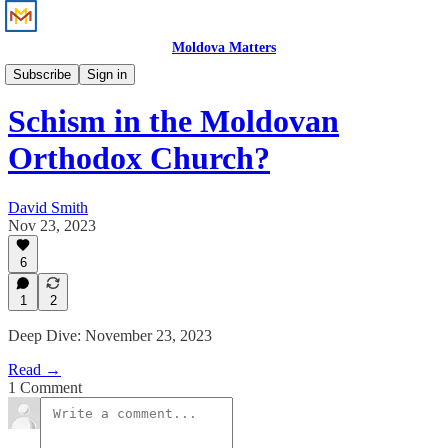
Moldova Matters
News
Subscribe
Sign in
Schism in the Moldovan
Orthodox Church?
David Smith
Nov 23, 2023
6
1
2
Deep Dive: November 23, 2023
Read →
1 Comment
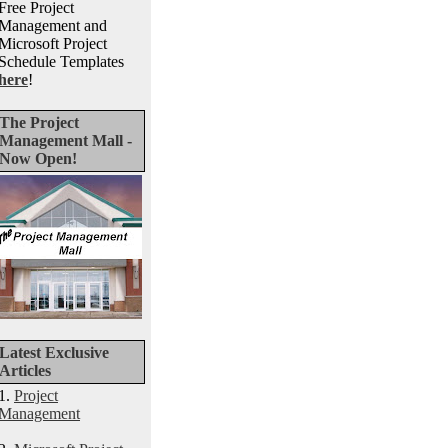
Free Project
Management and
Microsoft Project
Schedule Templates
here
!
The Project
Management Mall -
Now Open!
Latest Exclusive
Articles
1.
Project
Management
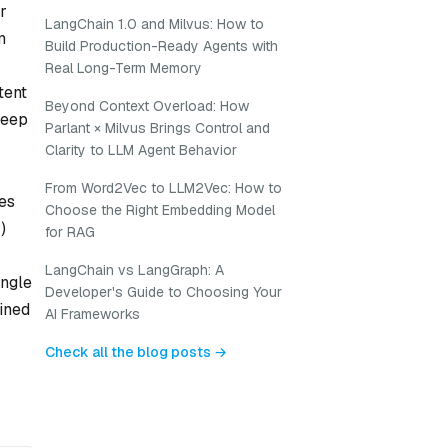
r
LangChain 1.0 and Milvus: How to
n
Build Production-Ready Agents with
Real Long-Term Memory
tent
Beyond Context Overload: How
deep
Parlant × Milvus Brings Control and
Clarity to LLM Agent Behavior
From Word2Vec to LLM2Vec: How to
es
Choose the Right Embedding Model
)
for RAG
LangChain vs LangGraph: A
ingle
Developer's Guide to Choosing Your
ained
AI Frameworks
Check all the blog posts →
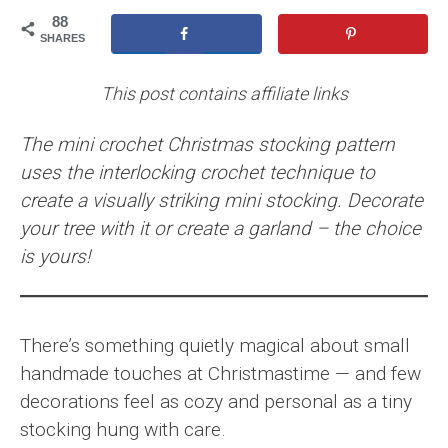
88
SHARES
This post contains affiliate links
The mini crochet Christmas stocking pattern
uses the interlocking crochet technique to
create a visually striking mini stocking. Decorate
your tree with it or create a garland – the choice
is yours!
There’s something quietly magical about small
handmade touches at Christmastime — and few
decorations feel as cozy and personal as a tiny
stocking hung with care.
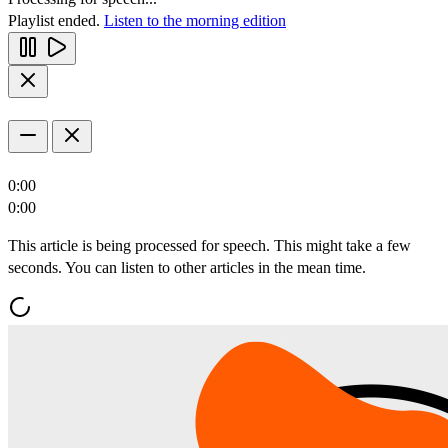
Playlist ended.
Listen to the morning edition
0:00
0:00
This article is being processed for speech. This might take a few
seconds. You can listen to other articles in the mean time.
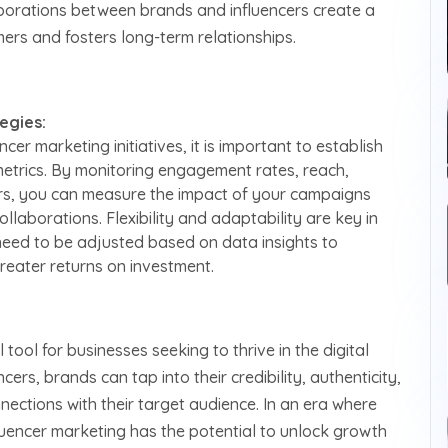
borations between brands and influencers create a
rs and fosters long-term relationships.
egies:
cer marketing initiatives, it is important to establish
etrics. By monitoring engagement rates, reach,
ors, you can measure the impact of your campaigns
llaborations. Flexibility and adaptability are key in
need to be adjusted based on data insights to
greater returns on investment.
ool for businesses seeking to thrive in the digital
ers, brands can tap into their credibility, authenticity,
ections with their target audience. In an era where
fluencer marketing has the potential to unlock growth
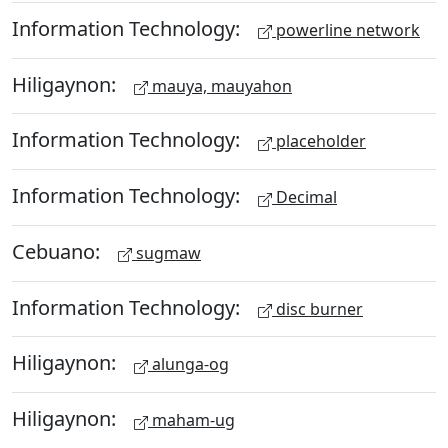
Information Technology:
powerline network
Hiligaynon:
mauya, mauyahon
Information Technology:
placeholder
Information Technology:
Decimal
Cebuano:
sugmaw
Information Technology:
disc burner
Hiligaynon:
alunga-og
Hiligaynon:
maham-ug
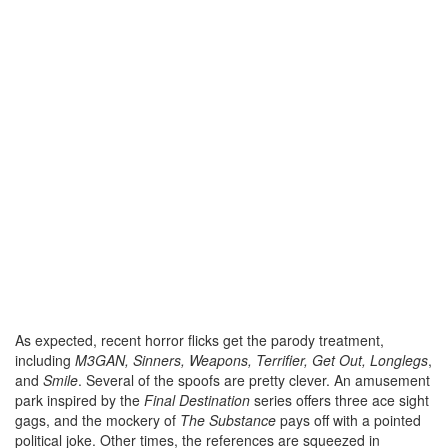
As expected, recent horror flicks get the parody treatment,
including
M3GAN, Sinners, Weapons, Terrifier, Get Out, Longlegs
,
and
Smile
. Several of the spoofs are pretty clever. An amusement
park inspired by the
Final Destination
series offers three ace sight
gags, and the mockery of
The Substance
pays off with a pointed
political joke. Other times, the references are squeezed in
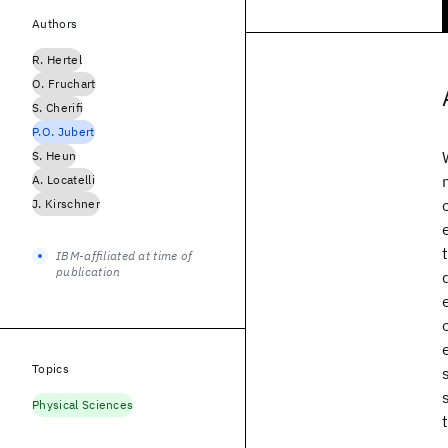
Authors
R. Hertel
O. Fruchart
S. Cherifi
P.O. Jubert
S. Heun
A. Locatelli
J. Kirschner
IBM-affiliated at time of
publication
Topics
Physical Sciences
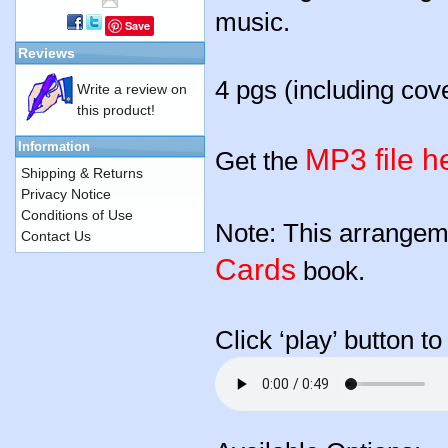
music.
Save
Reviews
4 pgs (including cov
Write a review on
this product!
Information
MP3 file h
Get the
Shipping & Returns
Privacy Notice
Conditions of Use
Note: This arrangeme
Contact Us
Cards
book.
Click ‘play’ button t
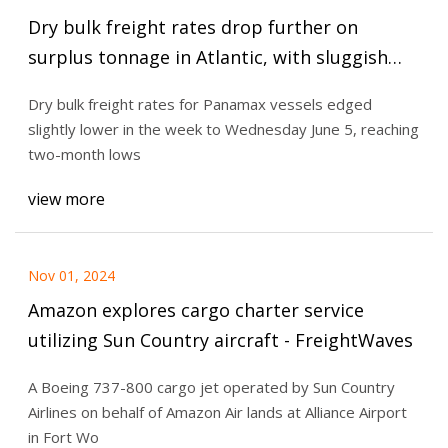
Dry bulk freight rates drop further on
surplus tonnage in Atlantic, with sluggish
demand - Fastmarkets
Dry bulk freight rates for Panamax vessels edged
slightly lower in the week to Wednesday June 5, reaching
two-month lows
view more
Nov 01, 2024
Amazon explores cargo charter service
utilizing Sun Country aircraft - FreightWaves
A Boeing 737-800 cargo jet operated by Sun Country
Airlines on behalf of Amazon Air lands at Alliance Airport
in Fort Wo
:::::
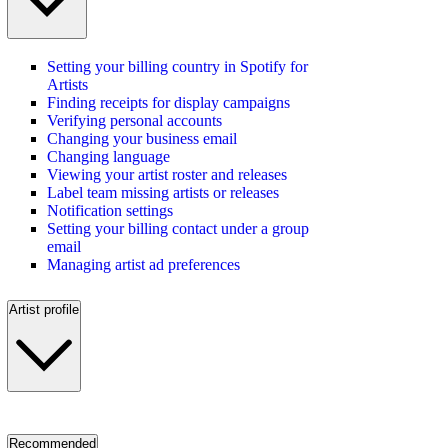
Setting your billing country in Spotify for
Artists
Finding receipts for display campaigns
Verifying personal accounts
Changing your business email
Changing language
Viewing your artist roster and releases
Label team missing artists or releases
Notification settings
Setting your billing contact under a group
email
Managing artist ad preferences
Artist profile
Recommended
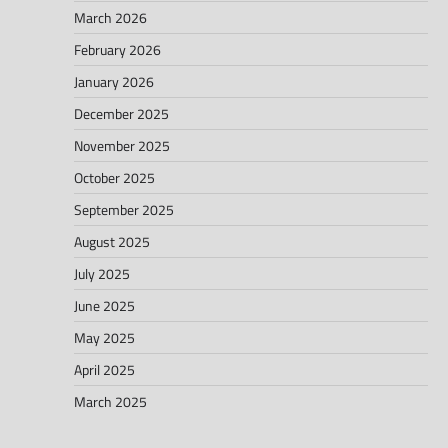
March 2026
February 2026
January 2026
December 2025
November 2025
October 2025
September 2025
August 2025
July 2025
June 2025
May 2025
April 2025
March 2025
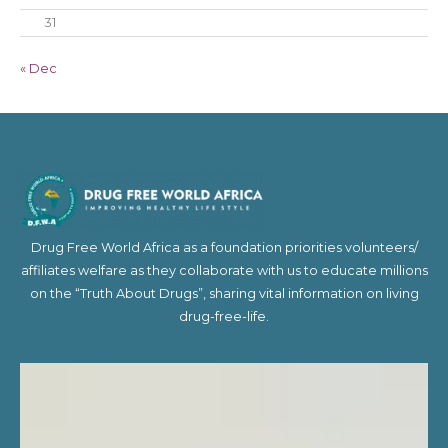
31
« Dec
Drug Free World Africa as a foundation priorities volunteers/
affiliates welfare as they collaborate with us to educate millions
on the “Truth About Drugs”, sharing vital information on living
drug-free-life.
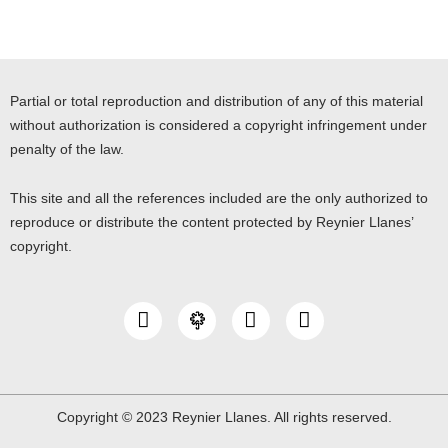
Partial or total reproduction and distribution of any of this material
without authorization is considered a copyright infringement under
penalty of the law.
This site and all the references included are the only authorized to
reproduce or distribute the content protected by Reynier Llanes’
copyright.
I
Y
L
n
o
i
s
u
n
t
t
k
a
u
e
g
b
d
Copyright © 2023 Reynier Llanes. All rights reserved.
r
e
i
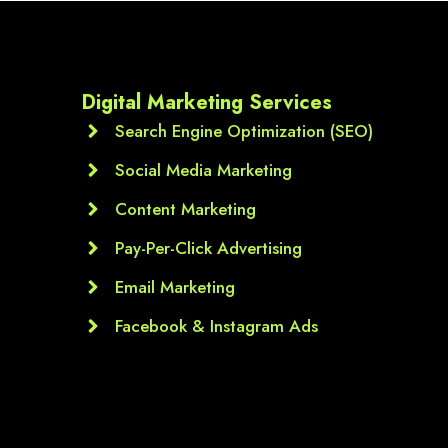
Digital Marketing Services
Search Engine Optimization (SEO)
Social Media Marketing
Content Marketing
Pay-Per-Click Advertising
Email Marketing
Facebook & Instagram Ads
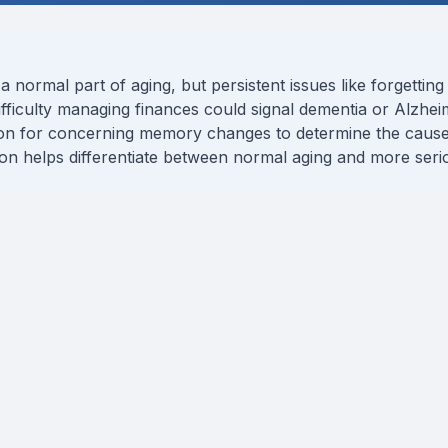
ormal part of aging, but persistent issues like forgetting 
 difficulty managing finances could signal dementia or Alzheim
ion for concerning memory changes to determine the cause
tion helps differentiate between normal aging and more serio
:::::
How to complete this task: Although pictures appear among the records above, none are to be output; print exactly the lines from the line containing "Moldova Matters" through the line containing "AI Frameworks".

Response below:
Moldova Matters
News
Subscribe
Sign in
Schism in the Moldovan
Orthodox Church?
David Smith
Nov 23, 2023
6
1
2
Deep Dive: November 23, 2023
Read →
1 Comment
Free Project
Management and
Microsoft Project
Schedule Templates
here
!
The Project
Management Mall -
Now Open!
Latest Exclusive
Articles
1.
Project
Management
r
LangChain 1.0 and Milvus: How to
n
Build Production-Ready Agents with
Real Long-Term Memory
tent
Beyond Context Overload: How
deep
Parlant × Milvus Brings Control and
Clarity to LLM Agent Behavior
From Word2Vec to LLM2Vec: How to
es
Choose the Right Embedding Model
)
for RAG
LangChain vs LangGraph: A
ingle
Developer's Guide to Choosing Your
ained
AI Frameworks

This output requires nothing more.